Die unter Ludwigs Verantwortung stehende Wiener Magistratsabteilung für Migration und Staatsbürgerschaft (MA 35) wurde im Jahr 2021 insgesamt 767-mal beim Volksanwaltschaftsrat (Volksanwaltschaft) gemeldet.
Ludwig versuchte sich gewissermaßen zu entlasten, indem er die Leitung der MA 35 dem Juniorpartner der Koalition übertrug.
Die Sozialdemokratische Partei (SPÖ), die im 19. Jahrhundert eine Bewegung war, die sich für Arbeiter ohne Wahlrecht einsetzte, ist heute durch die rechtsextreme FPÖ beeinflusst und zeigt wenig Widerstand, wenn es um einen schnelleren Zugang zur Staatsbürgerschaft oder die Gewährung des Wahlrechts für Nicht-Österreicher geht.
Aus SPÖ-Kreisen hört man häufig: „Das ist keine Angelegenheit, die durch Landesgesetze gelöst werden kann, sondern durch eine Änderung der Bundesgesetze.“ Aber wenn Wien als Bundesland einen Schritt vorangehen würde, könnte sich auf der politischen Bühne vielleicht etwas bewegen.

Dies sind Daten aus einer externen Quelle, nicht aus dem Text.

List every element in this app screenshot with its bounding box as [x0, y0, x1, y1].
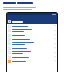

Migranten dürfen in New York wählen
In New York, das von der Demokratischen Partei regiert wird, dürfen rund 800.000 Menschen, die keine US-Bürger sind, bei Kommunalwahlen ihre Stimme abgeben.
Der Bürgermeisterposten von New York City, der vor genau 356 Jahren eingerichtet wurde, machte 2021 möglicherweise den fortschrittlichsten Schritt in seiner Geschichte: Ein Gesetz wurde verabschiedet, das rund 800.000 nicht-US-amerikanischen Einwohnern New Yorks das Wahlrecht bei Kommunalwahlen einräumte.
Aus ideologischer Sicht hätte die SPÖ, die einst den Austromarxismus vertreten haben soll, diese Initiative in Wien vorantreiben müssen – und das noch vor New York.
Mit der FPÖ wird es noch schwieriger
Die derzeitige Regierungsbildung der FPÖ-ÖVP-Koalition gibt wenig Hoffnung für Migranten.
Die rechtsextreme FPÖ (Freiheitliche Partei Österreichs) und die konservative ÖVP (Österreichische Volkspartei), die diese oft kopiert, signalisieren bereits, dass sie vor allem unter Verweis auf Asylsuchende strenge Gesetze für Ausländer verabschieden werden.
Die wachsenden Schwierigkeiten beim Aufenthaltsrecht und der Staatsbürgerschaft für Migranten in Österreich führen zu einer stärkeren Entfremdung zwischen Einheimischen und Migranten. Dies vergrößert die Kluft zwischen den beiden Gruppen.
Migranten, die sich nicht als Teil des politischen und gesellschaftlichen Systems sehen, ziehen sich oft in ein isoliertes „Ghetto“-Leben zurück. Während sie für ihre mangelnde Integration kritisiert werden, wird übersehen, dass strenge Gesetze ihre Teilhabe an politischem und kulturellem Leben behindern. Lockerungen dieser Gesetze und die Schaffung gleicher Bedingungen in allen Lebensbereichen könnten ein schöneres und lebenswerteres Österreich hervorbringen.
Seit jeher definieren die österreichische Bevölkerung und die Gesetzgeber Migranten mit den Worten: „Sie sollen arbeiten, Steuern zahlen und sich integrieren.“ Dabei wird ignoriert, unter welchen Bedingungen sie leben und was sie empfinden.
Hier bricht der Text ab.